Stored data entries
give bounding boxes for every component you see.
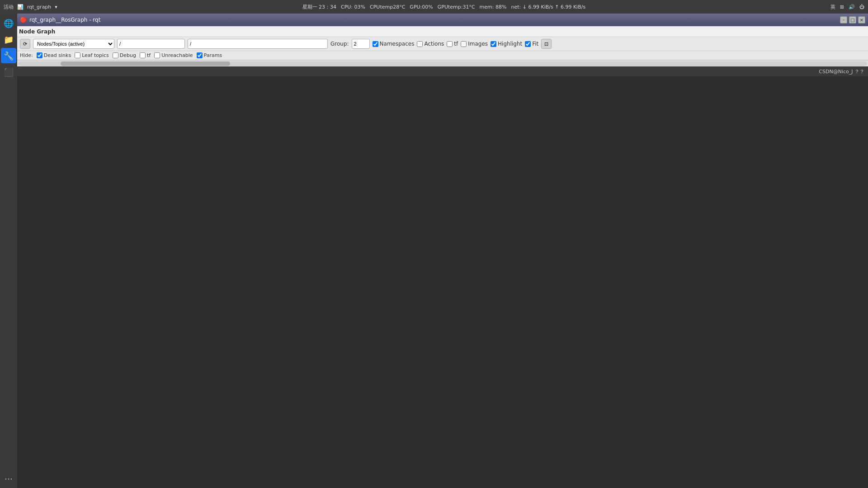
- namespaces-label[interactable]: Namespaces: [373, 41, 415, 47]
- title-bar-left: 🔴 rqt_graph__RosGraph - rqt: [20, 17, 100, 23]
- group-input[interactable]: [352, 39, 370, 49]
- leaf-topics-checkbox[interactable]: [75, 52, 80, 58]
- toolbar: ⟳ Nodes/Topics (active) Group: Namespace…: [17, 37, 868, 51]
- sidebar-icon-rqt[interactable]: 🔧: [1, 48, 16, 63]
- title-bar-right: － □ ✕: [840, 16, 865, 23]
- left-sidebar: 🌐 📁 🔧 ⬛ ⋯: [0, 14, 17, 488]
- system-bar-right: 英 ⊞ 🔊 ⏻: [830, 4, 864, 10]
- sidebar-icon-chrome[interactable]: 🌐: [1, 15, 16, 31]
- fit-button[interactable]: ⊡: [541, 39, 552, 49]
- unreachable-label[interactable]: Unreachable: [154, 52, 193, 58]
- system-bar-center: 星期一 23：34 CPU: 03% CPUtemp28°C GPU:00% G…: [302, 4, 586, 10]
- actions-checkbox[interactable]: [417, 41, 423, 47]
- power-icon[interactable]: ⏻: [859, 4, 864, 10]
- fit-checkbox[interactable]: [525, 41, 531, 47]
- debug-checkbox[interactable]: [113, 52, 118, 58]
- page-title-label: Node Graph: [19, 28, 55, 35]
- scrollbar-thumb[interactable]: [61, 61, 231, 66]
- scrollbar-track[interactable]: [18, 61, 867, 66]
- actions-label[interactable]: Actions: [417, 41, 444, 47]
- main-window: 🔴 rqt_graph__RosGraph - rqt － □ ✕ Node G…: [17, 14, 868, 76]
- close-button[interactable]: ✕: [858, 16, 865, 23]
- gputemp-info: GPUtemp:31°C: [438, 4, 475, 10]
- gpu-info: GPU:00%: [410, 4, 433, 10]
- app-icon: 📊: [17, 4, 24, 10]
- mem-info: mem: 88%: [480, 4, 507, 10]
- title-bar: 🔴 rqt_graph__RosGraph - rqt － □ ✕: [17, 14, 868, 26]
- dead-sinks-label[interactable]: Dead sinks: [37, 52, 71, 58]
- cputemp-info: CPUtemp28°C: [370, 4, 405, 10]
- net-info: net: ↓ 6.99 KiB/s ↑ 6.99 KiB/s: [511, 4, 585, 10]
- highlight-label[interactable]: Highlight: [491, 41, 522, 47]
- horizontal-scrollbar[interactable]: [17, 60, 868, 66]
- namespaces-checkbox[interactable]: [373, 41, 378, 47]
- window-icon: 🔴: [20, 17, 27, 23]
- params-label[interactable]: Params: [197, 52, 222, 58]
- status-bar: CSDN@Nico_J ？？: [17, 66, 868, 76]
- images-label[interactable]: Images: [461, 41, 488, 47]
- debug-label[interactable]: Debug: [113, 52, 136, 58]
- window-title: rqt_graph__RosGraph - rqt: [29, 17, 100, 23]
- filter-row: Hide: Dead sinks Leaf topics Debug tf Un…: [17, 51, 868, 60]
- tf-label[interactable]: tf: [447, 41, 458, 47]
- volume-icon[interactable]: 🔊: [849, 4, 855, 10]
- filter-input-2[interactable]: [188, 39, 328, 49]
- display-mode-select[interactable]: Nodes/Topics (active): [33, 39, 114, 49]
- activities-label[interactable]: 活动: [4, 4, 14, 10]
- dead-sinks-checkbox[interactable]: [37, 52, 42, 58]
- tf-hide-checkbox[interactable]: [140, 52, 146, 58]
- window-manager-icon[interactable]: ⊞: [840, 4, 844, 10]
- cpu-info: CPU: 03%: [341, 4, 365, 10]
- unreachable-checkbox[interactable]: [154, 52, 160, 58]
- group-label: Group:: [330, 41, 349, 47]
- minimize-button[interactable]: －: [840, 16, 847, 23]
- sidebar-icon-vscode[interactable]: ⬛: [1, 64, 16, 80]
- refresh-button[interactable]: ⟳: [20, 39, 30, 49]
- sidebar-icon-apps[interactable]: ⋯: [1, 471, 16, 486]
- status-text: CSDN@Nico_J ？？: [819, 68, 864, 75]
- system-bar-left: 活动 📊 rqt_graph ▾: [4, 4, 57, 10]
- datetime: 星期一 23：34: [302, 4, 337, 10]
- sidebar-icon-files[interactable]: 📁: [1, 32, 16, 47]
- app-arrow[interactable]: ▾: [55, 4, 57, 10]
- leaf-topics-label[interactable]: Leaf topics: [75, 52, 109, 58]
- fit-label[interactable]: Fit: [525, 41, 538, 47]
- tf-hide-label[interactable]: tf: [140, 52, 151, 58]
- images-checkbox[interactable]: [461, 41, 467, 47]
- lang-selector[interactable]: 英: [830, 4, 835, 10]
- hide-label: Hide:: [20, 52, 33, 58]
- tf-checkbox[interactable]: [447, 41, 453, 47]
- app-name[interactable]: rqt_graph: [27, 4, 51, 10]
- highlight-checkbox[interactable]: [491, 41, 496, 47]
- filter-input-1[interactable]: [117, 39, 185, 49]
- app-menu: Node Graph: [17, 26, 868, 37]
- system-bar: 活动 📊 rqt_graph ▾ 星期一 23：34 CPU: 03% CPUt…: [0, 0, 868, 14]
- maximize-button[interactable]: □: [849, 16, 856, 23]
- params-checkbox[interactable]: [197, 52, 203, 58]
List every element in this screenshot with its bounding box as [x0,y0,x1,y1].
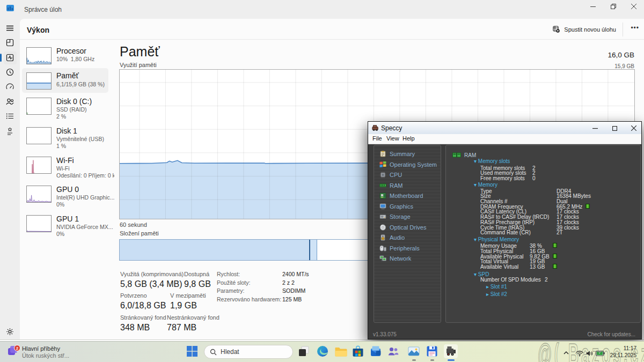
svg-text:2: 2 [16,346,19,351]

---

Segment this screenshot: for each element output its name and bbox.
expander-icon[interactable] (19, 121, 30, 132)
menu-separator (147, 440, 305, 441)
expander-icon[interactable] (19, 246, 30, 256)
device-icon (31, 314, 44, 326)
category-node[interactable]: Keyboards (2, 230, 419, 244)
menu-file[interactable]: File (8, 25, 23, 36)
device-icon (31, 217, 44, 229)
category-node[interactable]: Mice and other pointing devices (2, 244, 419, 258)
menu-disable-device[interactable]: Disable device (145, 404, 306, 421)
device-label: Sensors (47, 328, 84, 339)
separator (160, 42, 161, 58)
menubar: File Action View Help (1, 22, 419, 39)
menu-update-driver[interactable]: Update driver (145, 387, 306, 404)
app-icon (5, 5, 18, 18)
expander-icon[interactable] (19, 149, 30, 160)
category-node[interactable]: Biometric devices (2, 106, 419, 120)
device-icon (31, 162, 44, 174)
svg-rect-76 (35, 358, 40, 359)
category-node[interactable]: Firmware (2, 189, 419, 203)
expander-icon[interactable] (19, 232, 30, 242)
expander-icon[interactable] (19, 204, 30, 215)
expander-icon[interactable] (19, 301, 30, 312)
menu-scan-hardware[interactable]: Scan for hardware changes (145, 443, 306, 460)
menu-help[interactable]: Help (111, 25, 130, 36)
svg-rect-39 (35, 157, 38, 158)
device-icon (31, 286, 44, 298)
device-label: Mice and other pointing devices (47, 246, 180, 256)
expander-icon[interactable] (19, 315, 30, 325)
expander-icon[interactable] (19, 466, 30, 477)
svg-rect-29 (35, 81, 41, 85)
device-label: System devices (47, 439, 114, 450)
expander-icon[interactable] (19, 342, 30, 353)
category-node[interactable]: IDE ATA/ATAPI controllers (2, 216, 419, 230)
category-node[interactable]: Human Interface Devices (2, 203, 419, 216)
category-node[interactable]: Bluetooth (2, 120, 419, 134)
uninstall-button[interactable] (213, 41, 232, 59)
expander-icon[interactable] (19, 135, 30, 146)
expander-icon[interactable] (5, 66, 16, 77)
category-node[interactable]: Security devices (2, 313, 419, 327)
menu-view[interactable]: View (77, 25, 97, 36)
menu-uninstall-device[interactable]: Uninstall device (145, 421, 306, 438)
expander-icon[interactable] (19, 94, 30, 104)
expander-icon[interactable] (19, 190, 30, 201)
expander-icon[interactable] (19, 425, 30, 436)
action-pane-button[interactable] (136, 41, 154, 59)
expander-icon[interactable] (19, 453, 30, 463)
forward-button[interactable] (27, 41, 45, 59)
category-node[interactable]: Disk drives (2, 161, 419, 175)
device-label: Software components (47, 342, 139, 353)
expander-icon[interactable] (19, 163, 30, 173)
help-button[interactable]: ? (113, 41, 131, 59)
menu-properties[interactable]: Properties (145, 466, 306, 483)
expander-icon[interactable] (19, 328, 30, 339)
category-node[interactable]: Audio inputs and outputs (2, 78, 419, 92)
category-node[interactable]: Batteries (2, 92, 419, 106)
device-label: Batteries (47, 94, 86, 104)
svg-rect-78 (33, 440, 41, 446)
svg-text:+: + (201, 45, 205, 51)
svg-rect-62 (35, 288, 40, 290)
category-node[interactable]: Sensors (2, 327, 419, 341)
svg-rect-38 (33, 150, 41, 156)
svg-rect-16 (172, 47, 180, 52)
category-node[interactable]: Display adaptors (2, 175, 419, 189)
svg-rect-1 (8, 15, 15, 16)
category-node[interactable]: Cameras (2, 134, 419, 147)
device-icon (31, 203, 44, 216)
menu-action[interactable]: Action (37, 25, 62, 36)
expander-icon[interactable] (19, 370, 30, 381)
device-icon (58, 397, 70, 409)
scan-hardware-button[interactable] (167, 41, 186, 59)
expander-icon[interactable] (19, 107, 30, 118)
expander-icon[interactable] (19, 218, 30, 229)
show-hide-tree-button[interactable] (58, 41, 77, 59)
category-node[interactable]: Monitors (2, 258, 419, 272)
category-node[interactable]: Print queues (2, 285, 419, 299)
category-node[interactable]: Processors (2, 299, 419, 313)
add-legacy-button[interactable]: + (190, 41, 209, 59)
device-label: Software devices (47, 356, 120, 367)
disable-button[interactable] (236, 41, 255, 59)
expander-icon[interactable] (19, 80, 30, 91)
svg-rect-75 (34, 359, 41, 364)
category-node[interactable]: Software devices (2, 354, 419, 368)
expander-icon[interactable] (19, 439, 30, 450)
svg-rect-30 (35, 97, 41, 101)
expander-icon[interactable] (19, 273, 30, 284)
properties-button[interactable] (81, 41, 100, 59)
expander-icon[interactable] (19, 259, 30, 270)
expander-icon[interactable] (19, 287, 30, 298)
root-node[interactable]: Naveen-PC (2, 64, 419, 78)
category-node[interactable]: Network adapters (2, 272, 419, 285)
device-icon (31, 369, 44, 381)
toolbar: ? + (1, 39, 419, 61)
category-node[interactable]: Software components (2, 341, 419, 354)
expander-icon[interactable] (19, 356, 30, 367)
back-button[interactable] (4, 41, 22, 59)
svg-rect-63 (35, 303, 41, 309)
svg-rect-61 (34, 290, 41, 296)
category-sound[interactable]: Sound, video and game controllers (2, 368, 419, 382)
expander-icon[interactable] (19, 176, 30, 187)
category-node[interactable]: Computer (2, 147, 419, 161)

==

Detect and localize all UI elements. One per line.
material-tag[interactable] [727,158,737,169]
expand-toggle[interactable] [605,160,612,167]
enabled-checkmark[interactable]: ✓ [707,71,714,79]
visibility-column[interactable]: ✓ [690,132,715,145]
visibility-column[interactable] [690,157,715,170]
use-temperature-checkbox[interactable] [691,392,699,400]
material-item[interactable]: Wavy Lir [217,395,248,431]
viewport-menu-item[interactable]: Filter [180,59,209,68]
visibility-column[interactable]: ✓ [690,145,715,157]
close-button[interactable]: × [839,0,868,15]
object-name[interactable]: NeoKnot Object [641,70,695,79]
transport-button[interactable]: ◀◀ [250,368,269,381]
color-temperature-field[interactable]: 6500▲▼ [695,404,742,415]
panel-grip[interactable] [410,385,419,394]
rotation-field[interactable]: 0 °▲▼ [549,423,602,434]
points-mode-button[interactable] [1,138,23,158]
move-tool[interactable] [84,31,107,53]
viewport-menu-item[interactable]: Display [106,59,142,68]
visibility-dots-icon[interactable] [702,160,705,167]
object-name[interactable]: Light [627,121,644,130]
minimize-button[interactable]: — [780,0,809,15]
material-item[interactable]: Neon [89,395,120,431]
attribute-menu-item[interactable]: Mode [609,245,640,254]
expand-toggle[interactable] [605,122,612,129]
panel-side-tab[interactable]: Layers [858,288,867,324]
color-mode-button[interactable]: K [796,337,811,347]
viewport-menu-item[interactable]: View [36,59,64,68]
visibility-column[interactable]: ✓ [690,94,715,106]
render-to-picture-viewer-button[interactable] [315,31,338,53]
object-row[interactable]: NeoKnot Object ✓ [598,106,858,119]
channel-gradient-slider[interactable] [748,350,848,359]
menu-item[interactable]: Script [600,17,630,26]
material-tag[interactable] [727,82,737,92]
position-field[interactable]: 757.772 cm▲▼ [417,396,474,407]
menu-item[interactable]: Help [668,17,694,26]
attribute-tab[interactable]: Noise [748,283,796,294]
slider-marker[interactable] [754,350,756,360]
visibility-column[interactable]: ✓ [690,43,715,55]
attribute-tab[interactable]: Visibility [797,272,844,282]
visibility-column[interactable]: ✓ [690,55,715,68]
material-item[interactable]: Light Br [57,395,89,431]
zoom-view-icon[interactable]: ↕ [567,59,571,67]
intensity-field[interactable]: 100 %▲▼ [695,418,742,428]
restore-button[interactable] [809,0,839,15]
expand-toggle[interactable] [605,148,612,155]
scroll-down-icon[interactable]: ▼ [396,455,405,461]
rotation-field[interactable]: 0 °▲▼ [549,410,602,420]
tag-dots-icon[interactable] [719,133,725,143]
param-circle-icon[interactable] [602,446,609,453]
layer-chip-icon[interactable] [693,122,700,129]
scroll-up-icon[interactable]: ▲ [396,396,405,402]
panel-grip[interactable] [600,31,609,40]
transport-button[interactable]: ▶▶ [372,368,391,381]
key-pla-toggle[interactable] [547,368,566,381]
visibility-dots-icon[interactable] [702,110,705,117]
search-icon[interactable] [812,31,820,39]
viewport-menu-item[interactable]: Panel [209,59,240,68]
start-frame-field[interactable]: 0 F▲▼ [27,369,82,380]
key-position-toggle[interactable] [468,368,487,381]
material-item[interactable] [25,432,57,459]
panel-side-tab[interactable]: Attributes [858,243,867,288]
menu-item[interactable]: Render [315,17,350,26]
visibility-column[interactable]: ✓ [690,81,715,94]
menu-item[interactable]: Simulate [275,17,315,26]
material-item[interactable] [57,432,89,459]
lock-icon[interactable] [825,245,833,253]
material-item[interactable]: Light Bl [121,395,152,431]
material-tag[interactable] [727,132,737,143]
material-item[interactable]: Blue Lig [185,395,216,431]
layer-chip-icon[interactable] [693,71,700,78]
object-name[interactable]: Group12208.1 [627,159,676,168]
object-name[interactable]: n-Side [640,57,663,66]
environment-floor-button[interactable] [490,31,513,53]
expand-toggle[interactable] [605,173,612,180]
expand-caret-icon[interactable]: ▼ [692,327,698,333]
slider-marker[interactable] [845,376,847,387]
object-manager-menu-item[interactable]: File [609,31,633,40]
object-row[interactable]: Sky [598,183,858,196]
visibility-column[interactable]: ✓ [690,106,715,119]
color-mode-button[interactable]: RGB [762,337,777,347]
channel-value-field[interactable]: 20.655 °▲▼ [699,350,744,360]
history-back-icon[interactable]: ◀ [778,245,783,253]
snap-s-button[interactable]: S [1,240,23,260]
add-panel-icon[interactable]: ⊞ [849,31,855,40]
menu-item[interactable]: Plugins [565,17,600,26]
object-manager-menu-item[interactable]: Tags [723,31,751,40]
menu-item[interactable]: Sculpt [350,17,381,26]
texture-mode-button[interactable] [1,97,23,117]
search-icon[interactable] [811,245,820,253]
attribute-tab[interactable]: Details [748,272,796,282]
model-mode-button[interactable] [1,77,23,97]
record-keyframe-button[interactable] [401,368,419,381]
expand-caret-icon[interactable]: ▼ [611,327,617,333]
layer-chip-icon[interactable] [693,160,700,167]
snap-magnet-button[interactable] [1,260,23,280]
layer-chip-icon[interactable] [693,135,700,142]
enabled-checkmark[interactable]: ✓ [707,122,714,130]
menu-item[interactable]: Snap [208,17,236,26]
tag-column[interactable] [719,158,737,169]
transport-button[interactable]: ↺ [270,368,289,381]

Your task:
Where a line above contains the word "toolbar", copy that line.

Reply to the task:
- toolbar: ⟳ Nodes/Topics (active) Group: Namespace…: [17, 37, 868, 51]
toolbar: ? + (1, 39, 419, 61)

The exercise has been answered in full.